Kekayaan pengetahuan lokal tersebut perlu diteliti agar tidak hilang dari catatan. Izak menjelaskan, hal ini juga untuk menghindari terjadinya Epistemicide, atau musnahnya asal-usul suatu pengetahuan, kearifan budaya Maluku. ”Masyarakat di Maluku ini mungkin tidak pernah membaca filsafat barat seperti dari Jean Paul Sartre atau Ludwig Wittgenstein, tapi punya cara pandang eksistensialisme dan identitasnya sendiri,” ujarnya.

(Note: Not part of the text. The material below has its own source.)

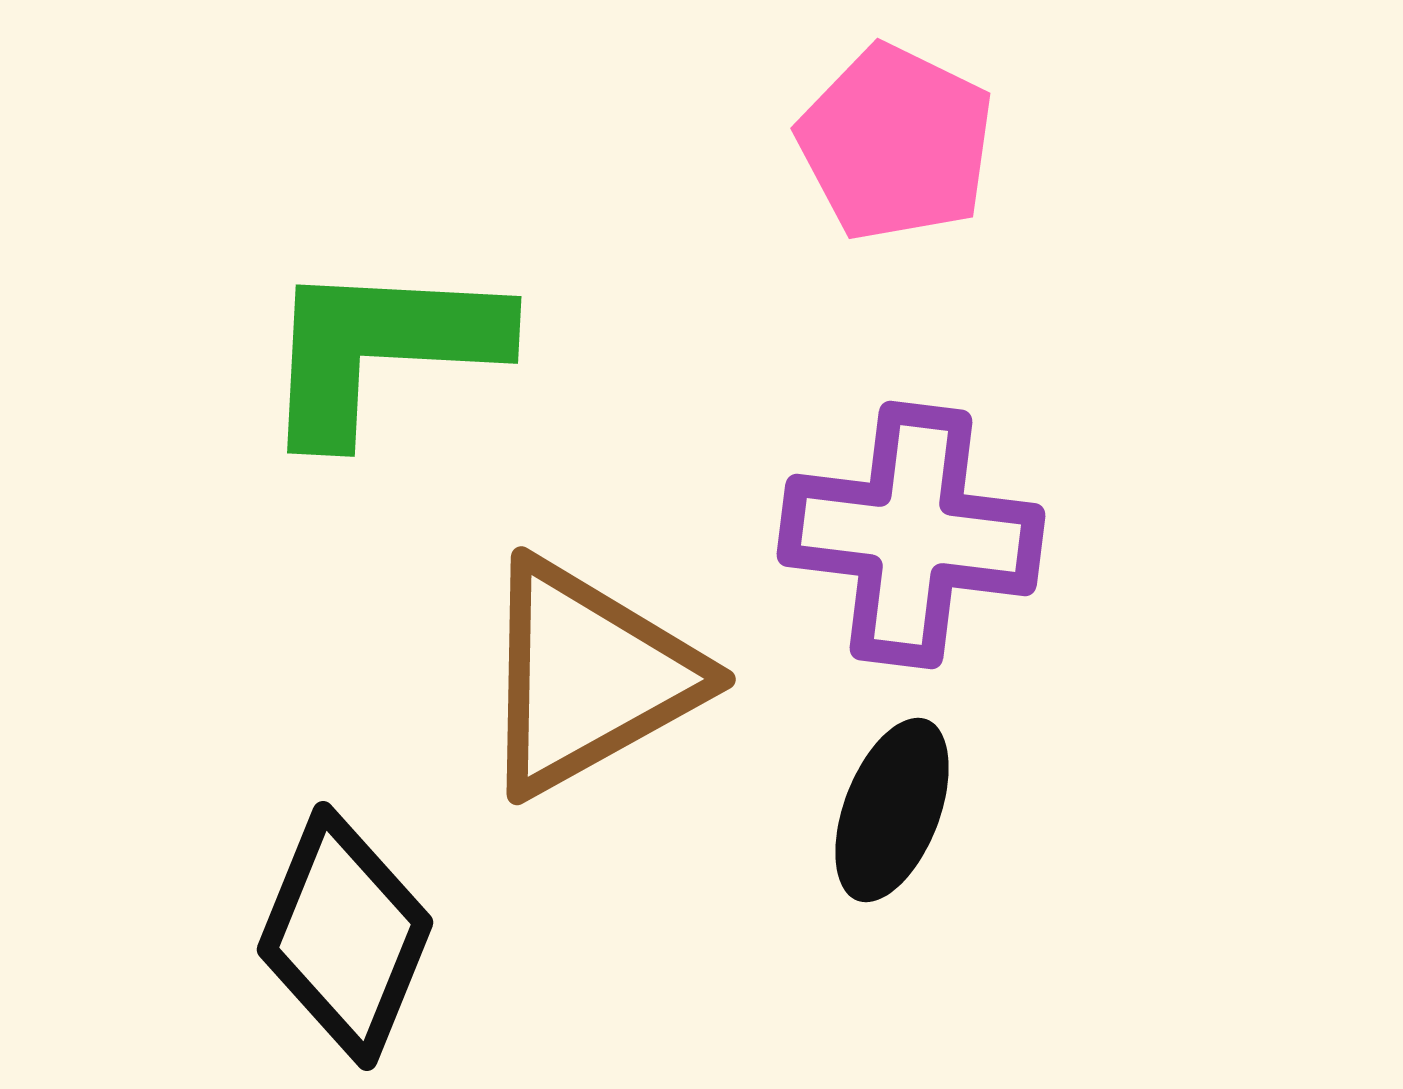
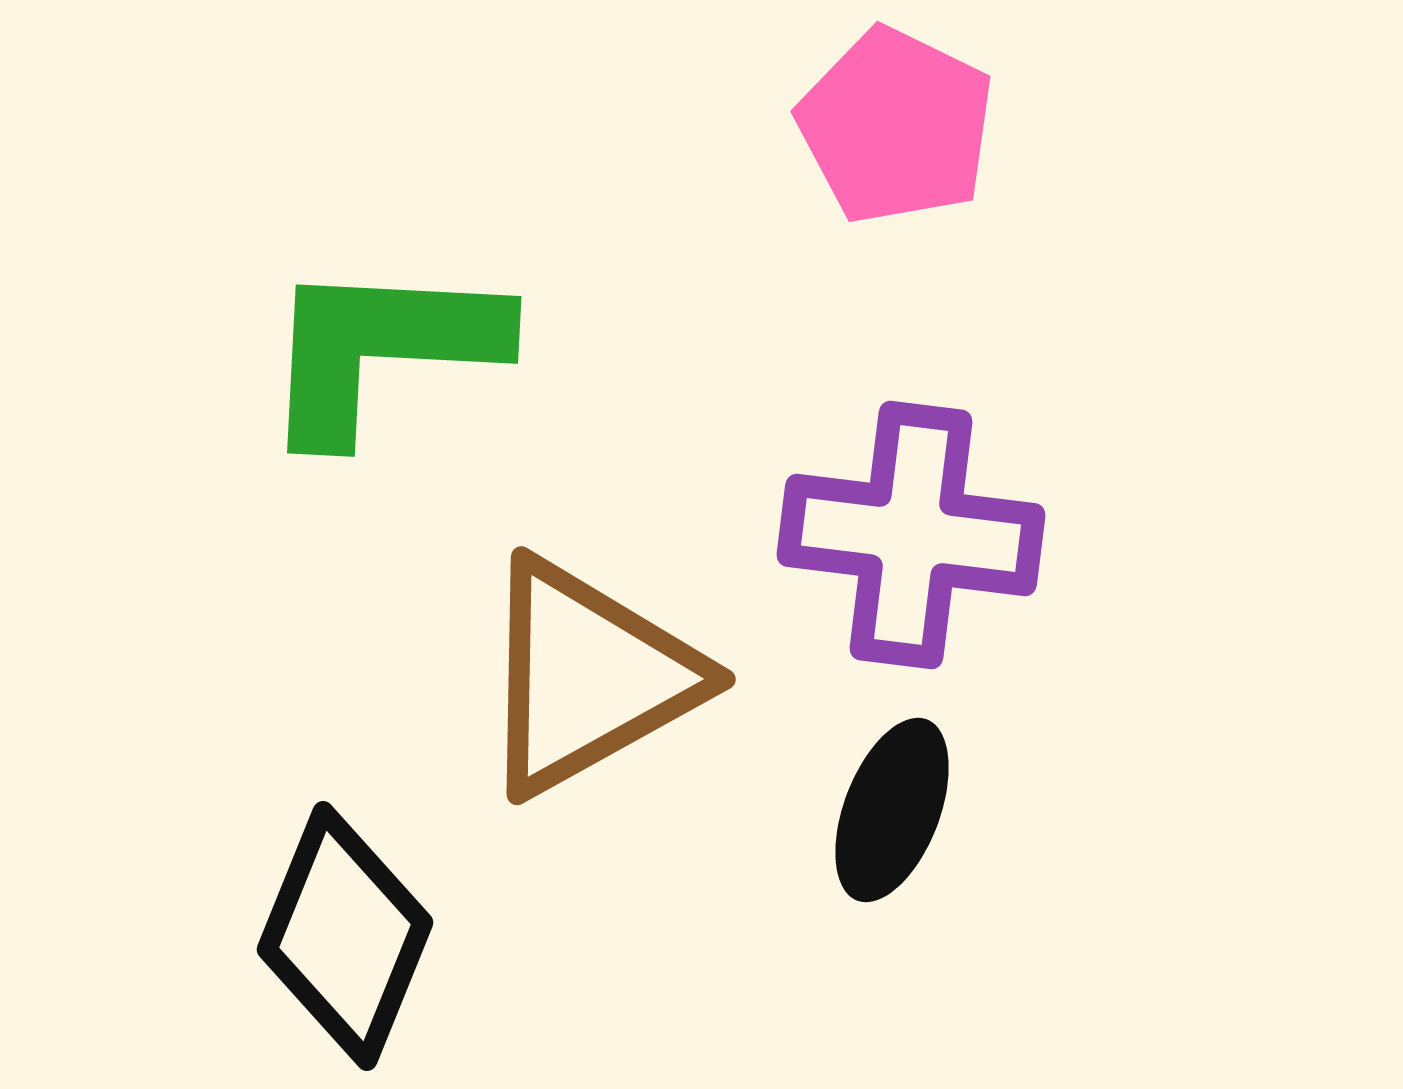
pink pentagon: moved 17 px up
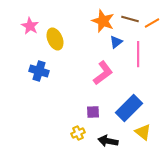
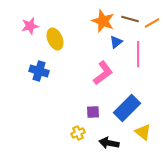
pink star: rotated 30 degrees clockwise
blue rectangle: moved 2 px left
black arrow: moved 1 px right, 2 px down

Guru Besar Ilmu Filsafat Universitas Islam Negeri (UIN) Sunan Kalijaga Muhammad Amin Abdullah menjelaskan, mempelajari agama tidak hanya mengenai kredo, ritus, atau soal kealiman. Pengetahuan mengenai agama juga perlu dibarengi ilmu tentang budaya, peradaban, dan sejarah. Dengan itu, perbincangan tentang agama akan menjadi relevan dalam berbagai konteks seperti budaya, politik, dan ekonomi. Rasa penghormatan antarpemeluk agama juga terbangun.
Rektor UIN Sunan Kalijaga 2001-2010 ini menambahkan, agama dan budaya merupakan bagian yang tidak bisa terpisahkan dalam peradaban manusia. Untuk itu, guru-guru di sekolah pun juga perlu memperbarui literasinya agar bisa memberikan pemahaman bagi para murid mengenai hal tersebut.
Ia menyarankan, buku suntingan Waleed Al Ansary dan David Linnan berjudul Muslim and Christian Understanding, Theory and Common Word menjadi salah satu bacaan yang bisa menjadi bahan pembelajaran. Buku ini sudah diterjemahkan ke dalam bahasa Indonesia dengan judul Kata Bersama. Dalam buku ini, sejarah antara dua agama tersebut diperbincangkan dengan tujuan perdamaian.
Mempelajari agama tidak hanya soal kealiman, tetapi juga mengerti sejarah dan peradaban.
”Bukunya memang agak berat, tapi penting agar pemahaman agama masyarakat Indonesia menjadi komprehensif dan tidak sempit. Semangat nasionalisme bisa ditumbuhkan dari perjumpaan-perjumpaan seperti ini,” ucapnya.
Penjabat Wali Kota Ambon Bodewin Wattimena menerangkan, penelitian mengenai hubungan agama dan budaya seperti itu bisa memperluas khazanah sejarah sosial dan budaya di Maluku, khususnya Kota Ambon. Perbedaan suku dan agama pun tidak lagi dipandang sebagai pemisah, tetapi sebagai pemersatu untuk kemajuan kota.
Ia menambahkan, dinamika hubungan antara agama dan budaya kerap bergejolak, khususnya dalam aspek politik dan ekonomi. Kehadiran penelitian dan sumber pustaka mengenai multikulturalisme di Maluku diharapkan bisa terus tumbuh untuk menjawab dinamika tersebut.
”Pengalaman dan riset yang dibagikan akan dilihat sebagai upaya membangun kota bersama-sama,” ucapnya.